A couple of times over the years we have talked about getting a bidet because people who have them have told us about their many benefits, including better personal hygiene and cleaning, reducing the impact we have on the environment, and comfort of use. Bidets also can prevent clogs and reduce plumbing problems. But that’s all we did, talk about it.
While Terry was doing the prep work prior to the surgery to insert her Interstim device, one of the nurses there told her it would be a beneficial to her. So, after a lot of research, she ordered a Luxe Neo 120 model, which attaches to the existing toilet.
The flapper valve in the toilet in our guest bathroom was leaking and the entire apparatus was in bad shape, so the other day we bought a complete replacement kit. Yesterday was the day to put in the new toilet kit, and then install the bidet.
We replaced the guts of our master bedroom toilet a few months ago and it was an easy job, so we didn’t expect any problems this time around. We were wrong. When we had new flooring put in the house, including tile in the kitchen, hallway, and guest bathroom, they had to remove the toilet. Whoever put everything back together must have thought he was putting lug nuts on an 18-wheeler, because everything was so tight that we could not take the water supply line off. The fact that the toilet is only about 4 inches or so away from the wall on one side didn’t help. I think it took us a couple of hours just to get it taken apart. Once we did that, installing the new kit in the toilet tank was easy. Likewise, installing the bidet was also quick and easy.
Okay guys, here’s a tip for you. If you and your lady ever install a bidet, don’t open the toilet lid and push the button to see what happens. And if you do, make damn sure your wife or significant other is not standing there. Don’t ask me how I know this. Let’s just say that if there had been one more woman present, we could have had a wet T-shirt contest!
To Terry’s credit, she didn’t beat me over the head with a plunger or stick my head in the bowl and flush it a few times. I don’t know if that’s because she’s a good sport about things or she’s just waiting for me to go to sleep tonight.
I will say that we both tried the bidet and we both liked it. So much so, in fact, that we are talking about installing one in the master bathroom, too.
In other news, I did 6000 words Saturday and another 6,200 yesterday, and Big Lake Quarterback is done. It came in at 86K words. I started it November 15 and finished it January 12. It would have been done sooner except for all of the running back and forth to the Mayo Clinic in Jackson for the prep exams and then Terry’s surgery. Today I will give it a final read-through before I print it out for Terry to start the editing and proofing process. Here’s a sneak peek at the cover.
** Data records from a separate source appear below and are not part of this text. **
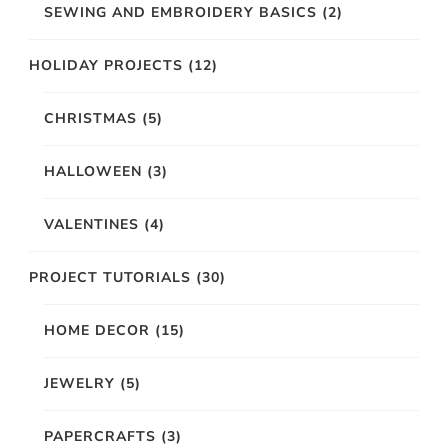
SEWING AND EMBROIDERY BASICS
(2)
HOLIDAY PROJECTS
(12)
CHRISTMAS
(5)
HALLOWEEN
(3)
VALENTINES
(4)
PROJECT TUTORIALS
(30)
HOME DECOR
(15)
JEWELRY
(5)
PAPERCRAFTS
(3)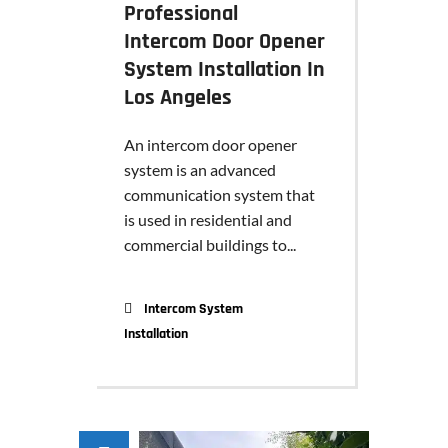
Professional
Intercom Door Opener
System Installation In
Los Angeles
An intercom door opener
system is an advanced
communication system that
is used in residential and
commercial buildings to...
Intercom System
Installation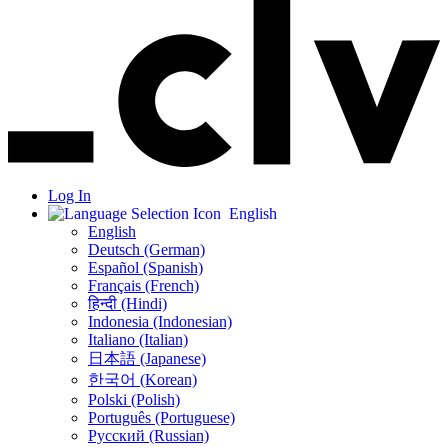
Log In
English
English
Deutsch (German)
Español (Spanish)
Français (French)
हिन्दी (Hindi)
Indonesia (Indonesian)
Italiano (Italian)
日本語 (Japanese)
한국어 (Korean)
Polski (Polish)
Português (Portuguese)
Русский (Russian)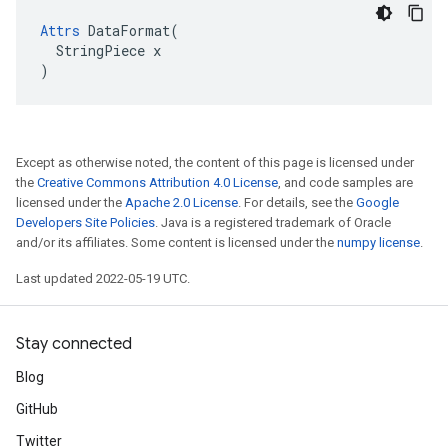
Attrs
 DataFormat(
Congratulations Jay Rubin, winner of our drawing for an for autographed copy of my pal Donna McNicol’s 3-in-1 C’Mon Inn Hawaiian mystery series trilogy, Paradise at a Price, Paradise Dead, and Paradise Drift. We had 91 entries this time around. Stay tuned, a new contest starts soon.
Thought For The Day – Sometimes I wonder if slugs are just snails that have gone through a divorce and she got the house.